(Data to examine begins)

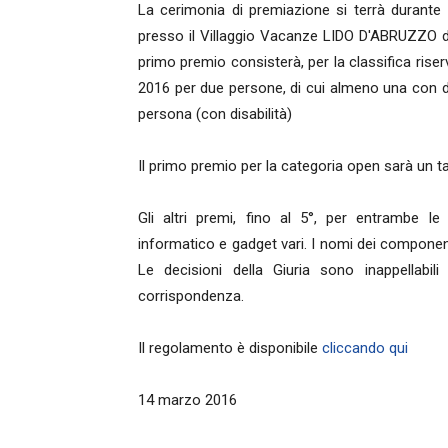
La cerimonia di premiazione si terrà durante
presso il Villaggio Vacanze LIDO D'ABRUZZO d
primo premio consisterà, per la classifica rise
2016 per due persone, di cui almeno una con di
persona (con disabilità)
Il primo premio per la categoria open sarà un ta
Gli altri premi, fino al 5°, per entrambe le 
informatico e gadget vari. I nomi dei componenti
Le decisioni della Giuria sono inappellabi
corrispondenza.
Il regolamento è disponibile
cliccando qui
14 marzo 2016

(Data to examine ends)

> **Exercise instructions**: Copy every record exactly, leaving the pictures out.

> **Answer**:
La cerimonia di premiazione si terrà durante
presso il Villaggio Vacanze LIDO D'ABRUZZO d
primo premio consisterà, per la classifica rise
2016 per due persone, di cui almeno una con di
persona (con disabilità)
Il primo premio per la categoria open sarà un ta
Gli altri premi, fino al 5°, per entrambe le 
informatico e gadget vari. I nomi dei componenti
Le decisioni della Giuria sono inappellabi
corrispondenza.
Il regolamento è disponibile
cliccando qui
14 marzo 2016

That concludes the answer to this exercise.